Analysing Lightweight Large Language Models for Biomedical Named Entity Recognition on Diverse Ouput Formats

arXiv cs.AI / 4/30/2026

💬 OpinionIdeas & Deep AnalysisModels & Research

Key Points

  • The paper analyzes how lightweight large language models (LLMs) perform on biomedical named entity recognition while reducing the computational and fine-tuning burden typical of larger models in healthcare.
  • It evaluates how different output formats affect model performance and finds that lightweight LLMs can reach competitive results versus larger counterparts.
  • The study reports that instruction tuning across many distinct formats does not improve performance, suggesting diminishing returns from broad-format instruction tuning.
  • It also identifies specific output formats that are consistently associated with better performance for biomedical information extraction tasks.
  • Overall, the findings support the use of lightweight, format-aware LLM approaches to meet privacy and budget constraints in medical settings.

Abstract

Despite their strong linguistic capabilities, Large Language Models (LLMs) are computationally demanding and require substantial resources for fine-tuning, which is unadapted to privacy and budget constraints of many healthcare settings.
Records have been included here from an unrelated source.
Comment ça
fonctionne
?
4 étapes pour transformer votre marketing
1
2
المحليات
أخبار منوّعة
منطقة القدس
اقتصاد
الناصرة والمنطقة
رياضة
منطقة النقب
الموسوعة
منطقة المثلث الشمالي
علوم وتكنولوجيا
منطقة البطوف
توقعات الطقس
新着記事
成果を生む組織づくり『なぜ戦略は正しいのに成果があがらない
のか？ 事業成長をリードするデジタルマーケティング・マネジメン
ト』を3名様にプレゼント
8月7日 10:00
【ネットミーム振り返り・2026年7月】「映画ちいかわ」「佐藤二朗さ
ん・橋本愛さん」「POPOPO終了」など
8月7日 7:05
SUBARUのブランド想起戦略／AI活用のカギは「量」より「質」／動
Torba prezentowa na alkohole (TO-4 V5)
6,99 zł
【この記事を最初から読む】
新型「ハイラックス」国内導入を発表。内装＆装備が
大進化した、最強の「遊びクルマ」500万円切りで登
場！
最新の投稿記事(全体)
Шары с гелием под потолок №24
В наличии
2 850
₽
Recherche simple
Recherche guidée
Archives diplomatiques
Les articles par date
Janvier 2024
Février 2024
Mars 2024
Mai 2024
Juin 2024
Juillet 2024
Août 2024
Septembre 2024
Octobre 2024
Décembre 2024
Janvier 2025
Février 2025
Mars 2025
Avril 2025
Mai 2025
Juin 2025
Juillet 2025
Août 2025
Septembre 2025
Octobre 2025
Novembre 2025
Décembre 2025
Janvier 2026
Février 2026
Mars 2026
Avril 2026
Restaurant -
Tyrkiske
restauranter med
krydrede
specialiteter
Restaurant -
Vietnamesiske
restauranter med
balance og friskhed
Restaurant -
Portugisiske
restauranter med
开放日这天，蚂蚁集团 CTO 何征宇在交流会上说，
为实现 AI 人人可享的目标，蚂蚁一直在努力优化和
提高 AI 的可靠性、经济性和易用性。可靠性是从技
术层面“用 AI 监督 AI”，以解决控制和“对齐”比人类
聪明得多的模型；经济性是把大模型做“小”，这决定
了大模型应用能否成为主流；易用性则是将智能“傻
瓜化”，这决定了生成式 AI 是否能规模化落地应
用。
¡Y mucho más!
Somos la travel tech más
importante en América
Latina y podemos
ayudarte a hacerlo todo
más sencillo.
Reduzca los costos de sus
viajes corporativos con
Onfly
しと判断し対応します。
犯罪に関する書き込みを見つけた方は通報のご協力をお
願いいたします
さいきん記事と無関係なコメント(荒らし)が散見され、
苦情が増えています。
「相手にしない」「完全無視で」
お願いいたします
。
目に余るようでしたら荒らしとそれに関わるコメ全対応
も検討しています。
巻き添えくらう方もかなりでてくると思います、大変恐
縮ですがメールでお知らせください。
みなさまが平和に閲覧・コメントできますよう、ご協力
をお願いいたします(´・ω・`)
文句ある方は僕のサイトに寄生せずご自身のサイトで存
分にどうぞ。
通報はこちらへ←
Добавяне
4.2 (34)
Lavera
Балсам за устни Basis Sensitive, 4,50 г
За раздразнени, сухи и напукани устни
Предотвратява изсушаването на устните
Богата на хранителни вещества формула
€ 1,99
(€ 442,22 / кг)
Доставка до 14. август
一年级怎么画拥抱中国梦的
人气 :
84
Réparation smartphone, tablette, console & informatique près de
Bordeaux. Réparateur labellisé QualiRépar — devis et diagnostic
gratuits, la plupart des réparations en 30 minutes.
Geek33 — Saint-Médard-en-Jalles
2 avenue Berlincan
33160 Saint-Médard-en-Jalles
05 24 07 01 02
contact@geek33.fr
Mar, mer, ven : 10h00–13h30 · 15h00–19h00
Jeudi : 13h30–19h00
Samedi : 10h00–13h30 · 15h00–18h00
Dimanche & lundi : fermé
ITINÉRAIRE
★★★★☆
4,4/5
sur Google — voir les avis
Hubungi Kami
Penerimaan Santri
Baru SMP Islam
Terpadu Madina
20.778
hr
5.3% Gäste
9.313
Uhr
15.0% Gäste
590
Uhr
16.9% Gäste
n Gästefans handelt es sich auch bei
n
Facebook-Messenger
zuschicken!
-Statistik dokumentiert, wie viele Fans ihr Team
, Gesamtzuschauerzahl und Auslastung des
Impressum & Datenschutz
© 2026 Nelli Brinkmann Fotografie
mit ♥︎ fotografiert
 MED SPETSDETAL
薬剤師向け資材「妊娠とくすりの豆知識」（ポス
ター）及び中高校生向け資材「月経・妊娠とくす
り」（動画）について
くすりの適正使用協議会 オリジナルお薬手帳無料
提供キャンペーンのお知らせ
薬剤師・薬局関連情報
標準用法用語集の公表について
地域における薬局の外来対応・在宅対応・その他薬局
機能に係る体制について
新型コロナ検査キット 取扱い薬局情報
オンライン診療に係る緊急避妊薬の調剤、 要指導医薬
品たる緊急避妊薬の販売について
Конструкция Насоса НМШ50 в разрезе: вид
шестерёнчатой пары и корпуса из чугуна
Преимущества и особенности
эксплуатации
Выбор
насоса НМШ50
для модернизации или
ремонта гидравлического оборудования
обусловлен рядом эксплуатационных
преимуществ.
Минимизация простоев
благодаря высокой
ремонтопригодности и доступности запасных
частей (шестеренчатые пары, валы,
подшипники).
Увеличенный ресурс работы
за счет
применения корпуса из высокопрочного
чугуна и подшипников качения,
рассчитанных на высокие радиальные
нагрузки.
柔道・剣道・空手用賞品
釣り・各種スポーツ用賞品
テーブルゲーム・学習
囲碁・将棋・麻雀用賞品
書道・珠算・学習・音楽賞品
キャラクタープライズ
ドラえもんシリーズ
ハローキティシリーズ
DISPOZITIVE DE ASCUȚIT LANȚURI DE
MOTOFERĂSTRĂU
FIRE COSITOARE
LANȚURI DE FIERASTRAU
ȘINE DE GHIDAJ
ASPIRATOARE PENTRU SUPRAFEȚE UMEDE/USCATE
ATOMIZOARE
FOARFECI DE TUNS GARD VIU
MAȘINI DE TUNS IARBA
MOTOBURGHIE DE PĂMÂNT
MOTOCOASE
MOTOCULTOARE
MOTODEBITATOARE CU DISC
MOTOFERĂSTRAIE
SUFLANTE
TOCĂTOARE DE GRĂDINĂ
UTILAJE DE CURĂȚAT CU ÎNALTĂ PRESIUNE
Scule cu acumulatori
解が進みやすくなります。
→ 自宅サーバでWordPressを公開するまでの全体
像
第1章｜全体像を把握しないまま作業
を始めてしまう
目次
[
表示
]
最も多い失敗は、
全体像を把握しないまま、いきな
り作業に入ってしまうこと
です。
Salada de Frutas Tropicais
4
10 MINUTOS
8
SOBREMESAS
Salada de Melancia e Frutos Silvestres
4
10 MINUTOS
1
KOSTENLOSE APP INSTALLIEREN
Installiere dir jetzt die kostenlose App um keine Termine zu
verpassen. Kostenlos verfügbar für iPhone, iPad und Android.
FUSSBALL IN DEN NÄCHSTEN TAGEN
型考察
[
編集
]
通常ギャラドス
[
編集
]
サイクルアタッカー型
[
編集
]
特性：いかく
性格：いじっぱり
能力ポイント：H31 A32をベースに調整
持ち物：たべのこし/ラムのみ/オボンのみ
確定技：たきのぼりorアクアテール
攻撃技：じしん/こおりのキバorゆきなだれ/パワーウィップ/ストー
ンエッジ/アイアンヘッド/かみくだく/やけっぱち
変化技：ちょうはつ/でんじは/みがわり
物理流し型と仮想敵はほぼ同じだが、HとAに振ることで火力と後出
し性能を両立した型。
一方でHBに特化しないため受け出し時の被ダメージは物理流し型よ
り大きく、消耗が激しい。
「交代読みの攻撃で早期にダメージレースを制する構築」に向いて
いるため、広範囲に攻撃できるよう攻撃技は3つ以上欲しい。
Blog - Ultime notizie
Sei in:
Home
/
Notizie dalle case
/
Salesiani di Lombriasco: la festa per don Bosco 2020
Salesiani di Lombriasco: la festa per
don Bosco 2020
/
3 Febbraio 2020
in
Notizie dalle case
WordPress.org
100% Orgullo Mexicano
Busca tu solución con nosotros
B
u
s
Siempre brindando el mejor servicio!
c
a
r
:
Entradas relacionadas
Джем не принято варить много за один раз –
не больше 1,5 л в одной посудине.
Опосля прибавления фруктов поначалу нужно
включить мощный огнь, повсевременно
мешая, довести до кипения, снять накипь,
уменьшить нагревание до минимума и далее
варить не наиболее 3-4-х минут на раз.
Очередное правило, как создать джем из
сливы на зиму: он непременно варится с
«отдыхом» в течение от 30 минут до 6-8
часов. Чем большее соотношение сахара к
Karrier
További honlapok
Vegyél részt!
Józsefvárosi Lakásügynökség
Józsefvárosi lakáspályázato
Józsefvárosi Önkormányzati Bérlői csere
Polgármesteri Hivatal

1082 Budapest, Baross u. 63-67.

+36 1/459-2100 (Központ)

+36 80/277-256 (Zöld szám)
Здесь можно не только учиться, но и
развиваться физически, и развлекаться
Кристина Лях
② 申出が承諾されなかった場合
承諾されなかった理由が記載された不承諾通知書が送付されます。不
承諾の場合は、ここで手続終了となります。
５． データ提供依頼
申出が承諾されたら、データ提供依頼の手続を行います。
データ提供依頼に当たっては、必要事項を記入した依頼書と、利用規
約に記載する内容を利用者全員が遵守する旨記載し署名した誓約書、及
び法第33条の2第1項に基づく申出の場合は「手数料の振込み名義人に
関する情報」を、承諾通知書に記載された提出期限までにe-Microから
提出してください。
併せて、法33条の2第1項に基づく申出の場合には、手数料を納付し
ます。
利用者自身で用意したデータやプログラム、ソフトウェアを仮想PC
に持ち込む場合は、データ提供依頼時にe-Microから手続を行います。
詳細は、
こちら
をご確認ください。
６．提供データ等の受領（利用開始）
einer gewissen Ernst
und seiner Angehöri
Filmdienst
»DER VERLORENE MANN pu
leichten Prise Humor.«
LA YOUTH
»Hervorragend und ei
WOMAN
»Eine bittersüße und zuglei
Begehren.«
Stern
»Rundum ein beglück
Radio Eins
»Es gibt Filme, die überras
To address this, we present an experimental analysis focused on Biomedical Named Entity Recognition using lightweight LLMs, we evaluate the impact of different output formats on model performance. The results reveal that lightweight LLMs can achieve competitive performance compared to the larger models, highlighting their potential as lightweight yet effective alternatives for biomedical information extraction. Our analysis shows that instruction tuning over many distinct formats does not improve performance, but identifies several format consistently associated with better performance.